* _ACTIVITY_: If a line in the records below contains "Biombo", copy that line.

Records from a collection
======
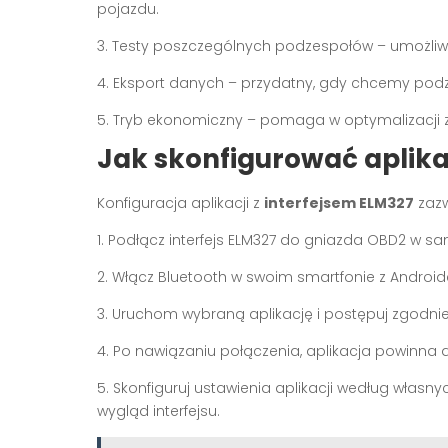
pojazdu.
3. Testy poszczególnych podzespołów – umożliw
4. Eksport danych – przydatny, gdy chcemy podz
5. Tryb ekonomiczny – pomaga w optymalizacji z
Jak skonfigurować aplika
Konfiguracja aplikacji z
interfejsem ELM327
zazw
1. Podłącz interfejs ELM327 do gniazda OBD2 w s
2. Włącz Bluetooth w swoim smartfonie z Androi
3. Uruchom wybraną aplikację i postępuj zgodnie
4. Po nawiązaniu połączenia, aplikacja powinna
5. Skonfiguruj ustawienia aplikacji według własnyc
wygląd interfejsu.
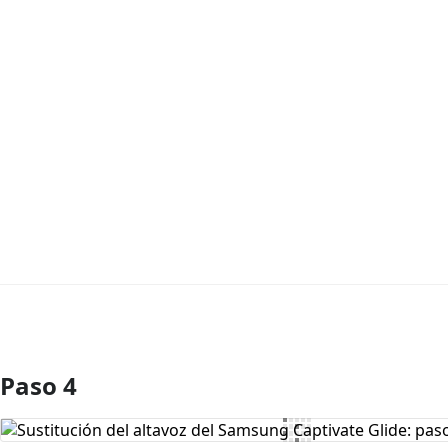
Paso 4
Agregar Comentario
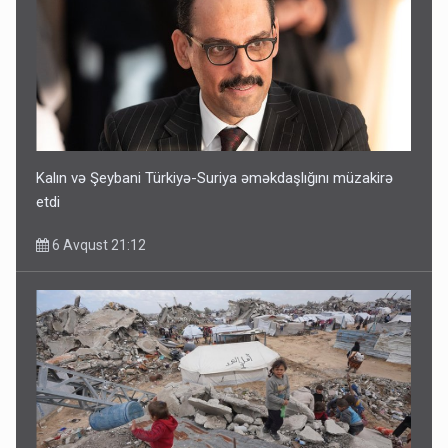
Kalın və Şeybani Türkiyə-Suriya əməkdaşlığını müzakirə
etdi
6 Avqust 21:12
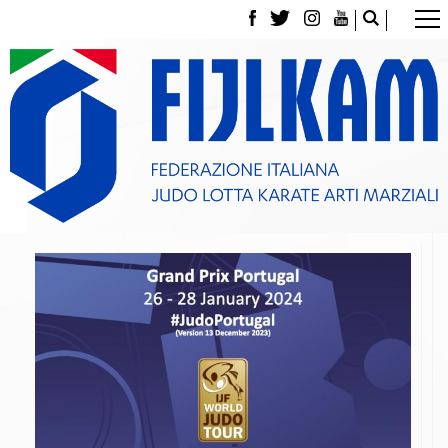
La Federazione
Tesseramento
Contatti
Norme e modulistica Affiliazioni e Tesseramenti
Polizza Assicurativa
Classifica Società Sportive con più di 100 atleti
tesserati
Azzurri
Giustizia Sportiva
Gare e Risultati
Archivio eventi
Dove siamo
Media
Partners
Trasparenza
Judo
La disciplina
News
Attività Didattica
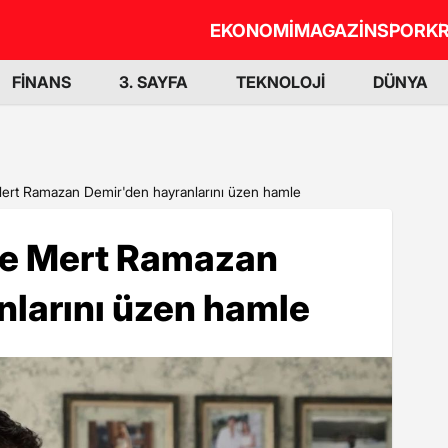
EKONOMİ
MAGAZİN
SPOR
KR
FİNANS
3. SAYFA
TEKNOLOJİ
DÜNYA
Mert Ramazan Demir'den hayranlarını üzen hamle
ve Mert Ramazan
nlarını üzen hamle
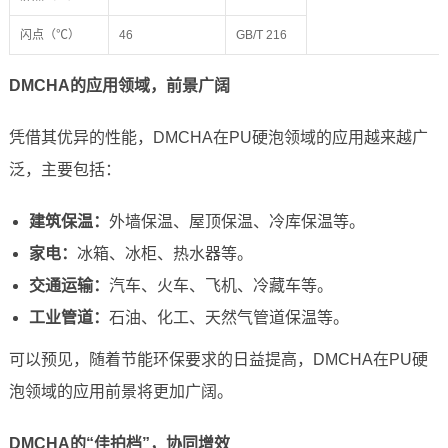
闪点（℃）
46
GB/T 216
DMCHA的应用领域，前景广阔
凭借其优异的性能，DMCHA在PU硬泡领域的应用越来越广
泛，主要包括：
建筑保温：
外墙保温、屋顶保温、冷库保温等。
家电：
冰箱、冰柜、热水器等。
交通运输：
汽车、火车、飞机、冷藏车等。
工业管道：
石油、化工、天然气管道保温等。
可以预见，随着节能环保要求的日益提高，DMCHA在PU硬
泡领域的应用前景将更加广阔。
DMCHA的“佳拍档”，协同增效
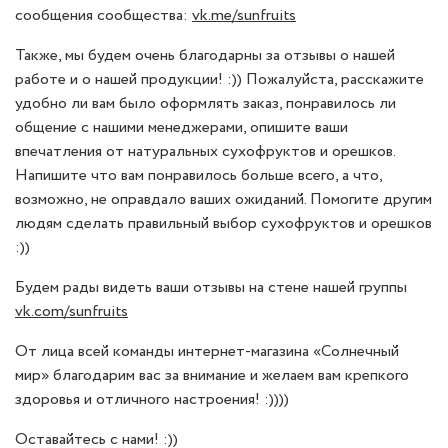
сообщения сообщества:
vk.me/sunfruits
Также, мы будем очень благодарны за отзывы о нашей
работе и о нашей продукции! :)) Пожалуйста, расскажите
удобно ли вам было оформлять заказ, понравилось ли
общение с нашими менеджерами, опишите ваши
впечатления от натуральных сухофруктов и орешков.
Напишите что вам понравилось больше всего, а что,
возможно, не оправдало ваших ожиданий. Помогите другим
людям сделать правильный выбор сухофруктов и орешков
:))
Будем рады видеть ваши отзывы на стене нашей группы
vk.com/sunfruits
От лица всей команды интернет-магазина «Солнечный
мир» благодарим вас за внимание и желаем вам крепкого
здоровья и отличного настроения! :))))
Оставайтесь с нами! :))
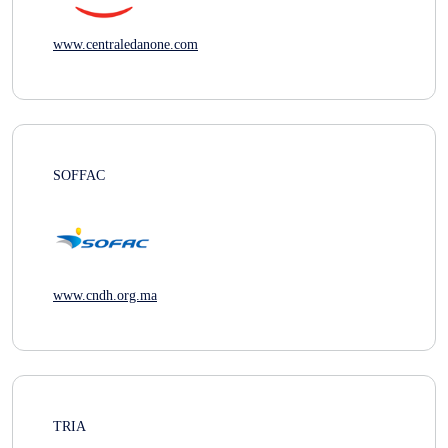
www.centraledanone.com
SOFFAC
www.cndh.org.ma
TRIA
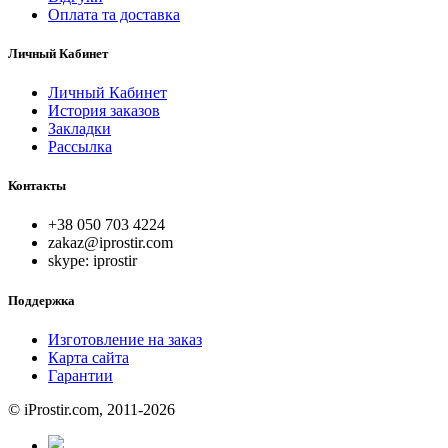
Оплата та доставка
Личный Кабинет
Личный Кабинет
История заказов
Закладки
Рассылка
Контакты
+38 050 703 4224
zakaz@iprostir.com
skype: iprostir
Поддержка
Изготовление на заказ
Карта сайта
Гарантии
© iProstir.com, 2011-2026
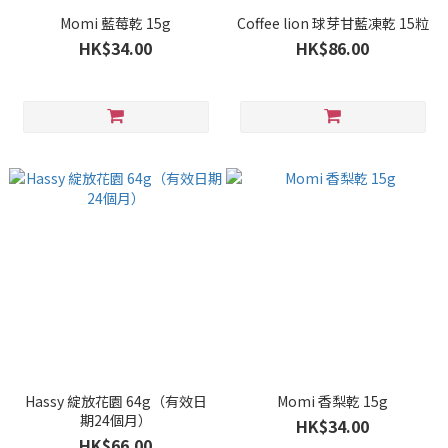
Momi 藍莓乾 15g
Coffee lion 球芽甘藍凍乾 15粒
HK$34.00
HK$86.00
Hassy 綻放花園 64g（有效日
Momi 香梨乾 15g
期24個月）
HK$34.00
HK$66.00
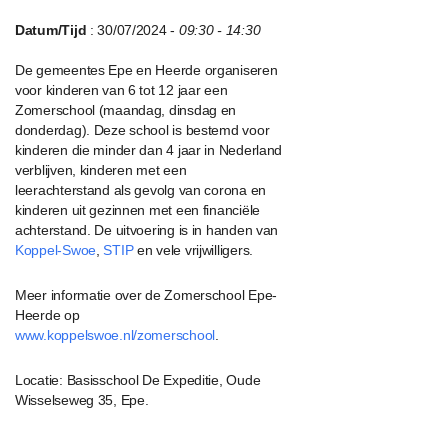
Datum/Tijd
: 30/07/2024 -
09:30 - 14:30
De gemeentes Epe en Heerde organiseren
voor kinderen van 6 tot 12 jaar een
Zomerschool (maandag, dinsdag en
donderdag). Deze school is bestemd voor
kinderen die minder dan 4 jaar in Nederland
verblijven, kinderen met een
leerachterstand als gevolg van corona en
kinderen uit gezinnen met een financiële
achterstand. De uitvoering is in handen van
Koppel-Swoe
,
STIP
en vele vrijwilligers.
Meer informatie over de Zomerschool Epe-
Heerde op
www.koppelswoe.nl/zomerschool
.
Locatie: Basisschool De Expeditie, Oude
Wisselseweg 35, Epe.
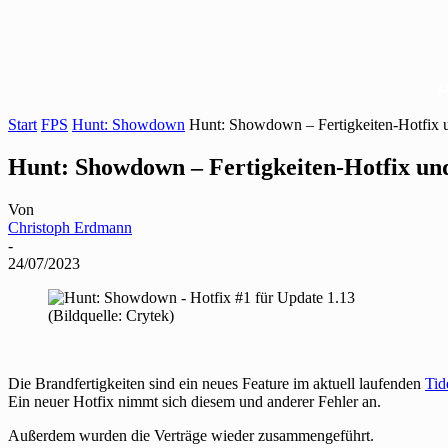
Start
FPS
Hunt: Showdown
Hunt: Showdown – Fertigkeiten-Hotfix u
Hunt: Showdown – Fertigkeiten-Hotfix und
Von
Christoph Erdmann
-
24/07/2023
(Bildquelle: Crytek)
Die Brandfertigkeiten sind ein neues Feature im aktuell laufenden
Tid
Ein neuer Hotfix nimmt sich diesem und anderer Fehler an.
Außerdem wurden die Verträge wieder zusammengeführt.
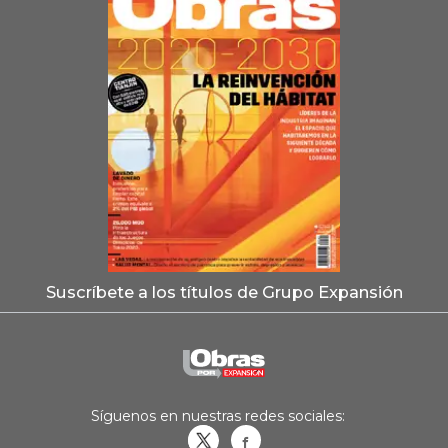
Suscríbete a los títulos de Grupo Expansión
Síguenos en nuestras redes sociales:
Obrasweb.mx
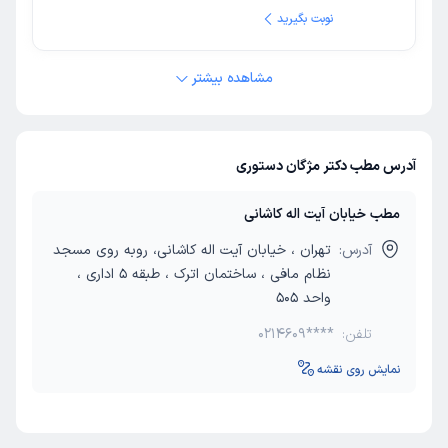
نوبت بگیرید
مشاهده بیشتر
آدرس مطب دکتر مژگان دستوری
مطب خیابان آیت اله کاشانی
آدرس:
تهران ، خیابان آیت اله کاشانی، روبه روی مسجد
نظام مافی ، ساختمان اترک ، طبقه 5 اداری ،
واحد 505
تلفن:
0214609****
نمایش روی نقشه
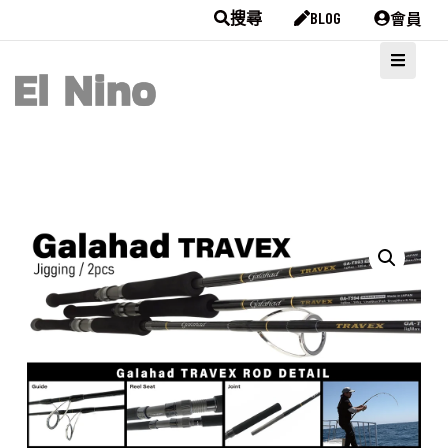
會員
搜尋
BLOG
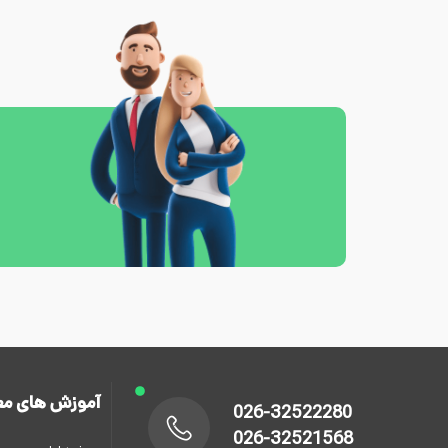
آموزش های مع
026-32522280
026-32521568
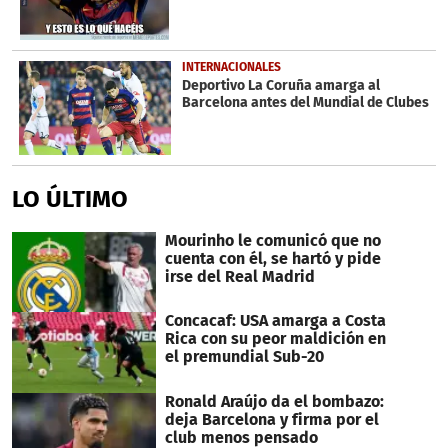
INTERNACIONALES
Deportivo La Coruña amarga al
Barcelona antes del Mundial de Clubes
LO ÚLTIMO
Mourinho le comunicó que no
cuenta con él, se hartó y pide
irse del Real Madrid
Concacaf: USA amarga a Costa
Rica con su peor maldición en
el premundial Sub-20
Ronald Araújo da el bombazo:
deja Barcelona y firma por el
club menos pensado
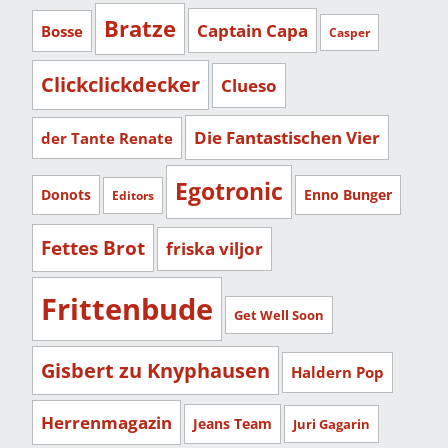
Bratze
Captain Capa
Bosse
Casper
Clickclickdecker
Clueso
Die Fantastischen Vier
der Tante Renate
Egotronic
Donots
Enno Bunger
Editors
Fettes Brot
friska viljor
Frittenbude
Get Well Soon
Gisbert zu Knyphausen
Haldern Pop
Herrenmagazin
Jeans Team
Juri Gagarin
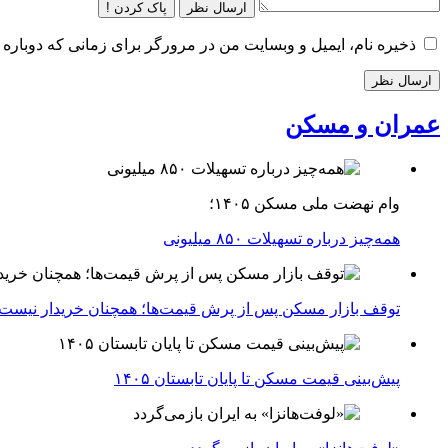
ارسال نظر
پاک کردن !
ذخیره نام، ایمیل و وبسایت من در مرورگر برای زمانی که دوباره 
عمران و مسکن
وام نهضت ملی مسکن ۱۴۰۵؛
همه‌چیز درباره تسهیلات ۸۵۰ میلیونی
توقف بازار مسکن پس از پرش قیمت‌ها؛ همچنان خریدار نیست
پیش‌بینی قیمت مسکن تا پایان تابستان ۱۴۰۵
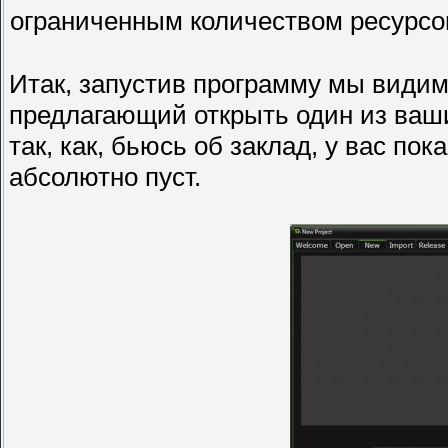
ограниченным количеством ресурсо
Итак, запустив программу мы види
предлагающий открыть один из ваши
так, как, бьюсь об заклад, у вас пок
абсолютно пуст.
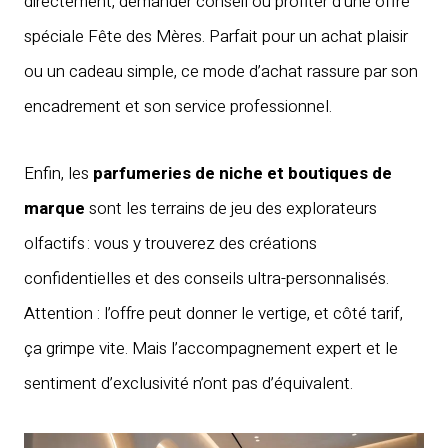
directement, demander conseil ou profiter d’une offre
spéciale Fête des Mères. Parfait pour un achat plaisir
ou un cadeau simple, ce mode d’achat rassure par son
encadrement et son service professionnel.
Enfin, les
parfumeries de niche et boutiques de
marque
sont les terrains de jeu des explorateurs
olfactifs : vous y trouverez des créations
confidentielles et des conseils ultra-personnalisés.
Attention : l’offre peut donner le vertige, et côté tarif,
ça grimpe vite. Mais l’accompagnement expert et le
sentiment d’exclusivité n’ont pas d’équivalent.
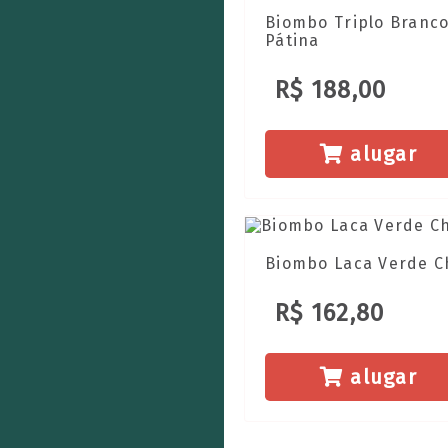
Biombo Triplo Branc
Pátina
R$ 188,00
alugar
Biombo Laca Verde C
R$ 162,80
alugar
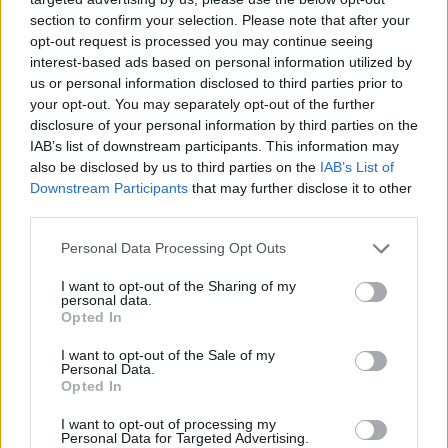
section to confirm your selection. Please note that after your
opt-out request is processed you may continue seeing
interest-based ads based on personal information utilized by
us or personal information disclosed to third parties prior to
Hozzászólások
your opt-out. You may separately opt-out of the further
disclosure of your personal information by third parties on the
IAB’s list of downstream participants. This information may
also be disclosed by us to third parties on the
IAB’s List of
Brutalitást és elképesztő
Downstream Participants
that may further disclose it to other
third parties.
látványt ígér a Senua’s Saga:
Please note that this website/app uses one or more Google
Personal Data Processing Opt Outs
services and may gather and store information including but
Hellblade II új trailere
not limited to your visit or usage behaviour. You may click to
I want to opt-out of the Sharing of my
personal data.
grant or deny consent to Google and its third-party tags to
Opted In
Szada
|
2023 december 8. 03:13
use your data for below specified purposes in below Google
consent section.
I want to opt-out of the Sale of my
Personal Data.
Opted In
A Ninja Theory újfent megmutatta a következő
nagy dobását, viszont nem teljes az örömünk.
I want to opt-out of processing my
Personal Data for Targeted Advertising.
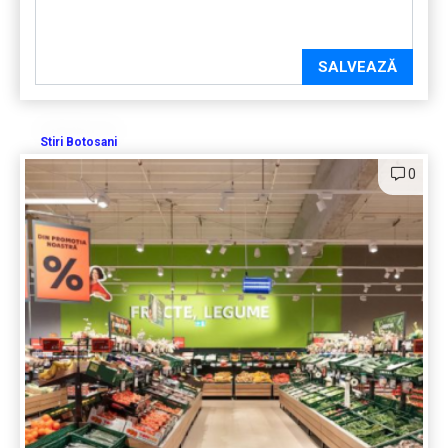
SALVEAZĂ
Stiri Botosani
0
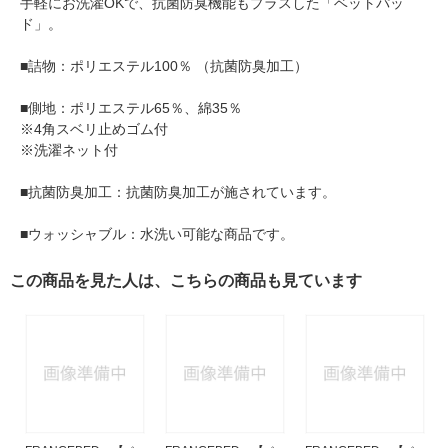
手軽にお洗濯OKで、抗菌防臭機能もプラスした「ベットパッ
ド」。
■詰物：ポリエステル100％ （抗菌防臭加工）
■側地：ポリエステル65％、綿35％
※4角スベリ止めゴム付
※洗濯ネット付
■抗菌防臭加工：抗菌防臭加工が施されています。
■ウォッシャブル：水洗い可能な商品です。
この商品を見た人は、こちらの商品も見ています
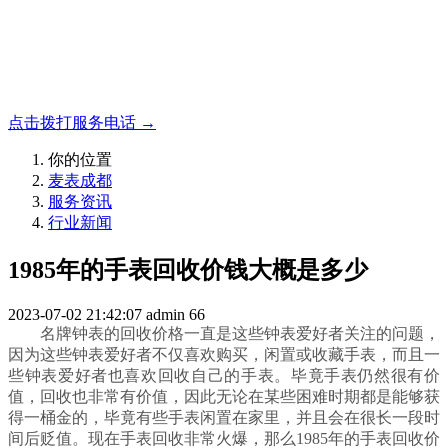
名表收购，成都麦表
成都地区手表.奢侈品,名包,首饰收购服务，同城便捷秒变现
点击拨打服务电话 →
你的位置
麦表成都
服务资讯
行业新闻
1985年的手表回收价钱大概是多少
2023-07-02 21:42:07
admin
66
名牌钟表的回收价格一直是这些钟表爱好者关注的问题，
因为这些钟表爱好者不仅喜欢购买，闲置或收藏手表，而且一
些钟表爱好者也喜欢回收自己的手表。毕竟手表仍然很有价
值，回收也非常有价值，因此无论在某些困难时期都是能够获
得一桶金的，毕竟有些手表闲置在家里，并且会在很长一段时
间后贬值。现在手表回收非常火爆，那么1985年的手表回收价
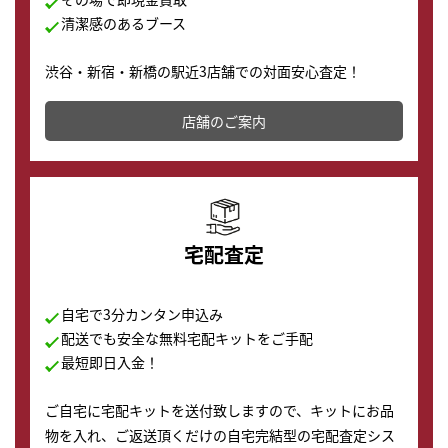
清潔感のあるブース
渋谷・新宿・新橋の駅近3店舗での対面安心査定！
その場で現金買取致します。渋谷本店では、時計販売の
店舗を併設しており、下取りに出してお得に新しい時計
店舗のご案内
の購入もできます♪
宅配査定
自宅で3分カンタン申込み
配送でも安全な無料宅配キットをご手配
最短即日入金！
ご自宅に宅配キットを送付致しますので、キットにお品
物を入れ、ご返送頂くだけの自宅完結型の宅配査定シス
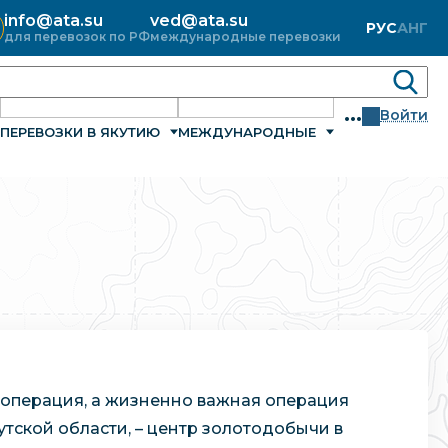
info@ata.su
ved@ata.su
РУС
АНГ
для перевозок по РФ
международные перевозки
...
Войти
ПЕРЕВОЗКИ В ЯКУТИЮ
МЕЖДУНАРОДНЫЕ
я операция, а жизненно важная операция
тской области, – центр золотодобычи в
======
* _WRITTEN REPLY_:
Biombo Triplo Branc
Biombo Laca Verde C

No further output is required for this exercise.